Different approaches have been taken for various I/O schedulers and each has their own set of strengths and weaknesses; the general rule is that there is no perfect default I/O scheduler for all the range of I/O demands a system may experience.
Multiqueue I/O schedulers
Note: These are the only I/O schedulers available in certain distributions of Linux as they are supported in the Linux 5.3 kernel.
The following I/O schedulers are designed for multiqueue devices. These map I/O requests to multiple queues, and are handled by kernel threads that are distributed across multiple CPUs.

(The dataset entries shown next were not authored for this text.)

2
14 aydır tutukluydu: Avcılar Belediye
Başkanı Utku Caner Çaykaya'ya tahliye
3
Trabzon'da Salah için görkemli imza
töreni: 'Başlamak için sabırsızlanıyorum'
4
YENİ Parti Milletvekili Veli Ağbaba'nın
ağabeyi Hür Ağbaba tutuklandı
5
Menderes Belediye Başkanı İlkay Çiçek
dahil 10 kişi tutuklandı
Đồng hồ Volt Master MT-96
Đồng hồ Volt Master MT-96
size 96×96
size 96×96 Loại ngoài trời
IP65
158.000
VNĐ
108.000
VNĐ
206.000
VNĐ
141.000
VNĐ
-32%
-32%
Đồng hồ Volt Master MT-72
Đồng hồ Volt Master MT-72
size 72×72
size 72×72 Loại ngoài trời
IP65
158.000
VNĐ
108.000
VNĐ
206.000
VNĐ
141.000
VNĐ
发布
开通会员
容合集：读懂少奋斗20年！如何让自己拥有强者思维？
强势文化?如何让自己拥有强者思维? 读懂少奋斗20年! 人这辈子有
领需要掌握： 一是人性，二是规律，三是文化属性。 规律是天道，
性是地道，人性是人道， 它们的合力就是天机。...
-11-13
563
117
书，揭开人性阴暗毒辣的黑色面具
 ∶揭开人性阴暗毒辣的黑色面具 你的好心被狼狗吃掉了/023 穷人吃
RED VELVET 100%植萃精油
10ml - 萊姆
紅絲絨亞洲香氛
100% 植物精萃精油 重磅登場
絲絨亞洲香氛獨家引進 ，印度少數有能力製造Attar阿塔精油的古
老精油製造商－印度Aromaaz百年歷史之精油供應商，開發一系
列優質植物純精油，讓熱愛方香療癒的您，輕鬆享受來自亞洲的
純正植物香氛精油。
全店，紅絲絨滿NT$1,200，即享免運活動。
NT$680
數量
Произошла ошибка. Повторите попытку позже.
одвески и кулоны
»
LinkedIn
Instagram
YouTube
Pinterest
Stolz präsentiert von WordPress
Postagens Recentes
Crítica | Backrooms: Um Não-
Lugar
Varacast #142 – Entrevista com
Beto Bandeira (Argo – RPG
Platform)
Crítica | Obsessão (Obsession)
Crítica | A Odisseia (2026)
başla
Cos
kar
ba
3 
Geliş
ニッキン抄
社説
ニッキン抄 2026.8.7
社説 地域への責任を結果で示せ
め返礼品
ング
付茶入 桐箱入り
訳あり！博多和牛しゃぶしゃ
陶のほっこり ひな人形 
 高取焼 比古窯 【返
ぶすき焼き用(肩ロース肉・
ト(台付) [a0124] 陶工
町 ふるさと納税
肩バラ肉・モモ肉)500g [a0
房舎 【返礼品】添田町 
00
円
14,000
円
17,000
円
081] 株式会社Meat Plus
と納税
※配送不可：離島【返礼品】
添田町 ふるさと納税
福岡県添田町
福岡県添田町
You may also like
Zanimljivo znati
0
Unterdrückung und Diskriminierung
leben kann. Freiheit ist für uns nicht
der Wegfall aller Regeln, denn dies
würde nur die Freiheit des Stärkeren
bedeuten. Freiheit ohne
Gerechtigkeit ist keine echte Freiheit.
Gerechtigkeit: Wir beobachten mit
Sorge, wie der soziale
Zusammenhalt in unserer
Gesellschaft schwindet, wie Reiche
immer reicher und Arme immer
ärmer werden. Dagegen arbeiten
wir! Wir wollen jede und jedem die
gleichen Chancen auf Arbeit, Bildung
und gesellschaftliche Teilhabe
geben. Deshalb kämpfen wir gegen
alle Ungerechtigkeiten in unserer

bfq (Budget Fair Queuing) (Multiqueue)
Designed to provide good interactive response, especially for slower I/O devices. This is a complex I/O scheduler and has a relatively high per-operation overhead so it is not ideal for devices with slow CPUs or high throughput I/O devices. Fair sharing is based on the number of sectors requested and heuristics rather than a time slice. Desktop users may like to experiment with this I/O scheduler as it can be advantageous when loading large applications.
kyber (Multiqueue)
Designed for fast multi-queue devices and is relatively simple. Has two request queues:
- Synchronous requests (e.g. blocked reads)
- Asynchronous requests (e.g. writes)
There are strict limits on the number of request operations sent to the queues. In theory this limits the time waiting for requests to be dispatched, and hence should provide quick completion time for requests that are high priority.
none (Multiqueue)
The multi-queue no-op I/O scheduler. Does no reordering of requests, minimal overhead. Ideal for fast random I/O devices such as NVME.
mq-deadline (Multiqueue)
This is an adaption of the deadline I/O scheduler but designed for Multiqueue devices. A good all-rounder with fairly low CPU overhead.
Non-multiqueue I/O schedulers
NOTE: Non-multiqueue have been deprecated in some distributions of Linux onwards as they are no longer supported in the Linux 5.3 kernel.
deadline
This fixes starvation issues seen in other schedulers. It uses 3 queues for I/O requests:
- Sorted
- Read FIFO - read requests stored chronologically
- Write FIFO - write requests stored chronologically
Requests are issued from the sorted queue unless a read from the head of a read or write FIFO expires. Read requests are preferred over write requests. Read requests have a 500ms expiration time, write requests have a 5s expiration time.
cfq (Completely Fair Queuing)
- Per-process sorted queues for synchronous I/O requests.
- Fewer queues for asynchronous I/O requests.
- Priorities from ionice are taken into account.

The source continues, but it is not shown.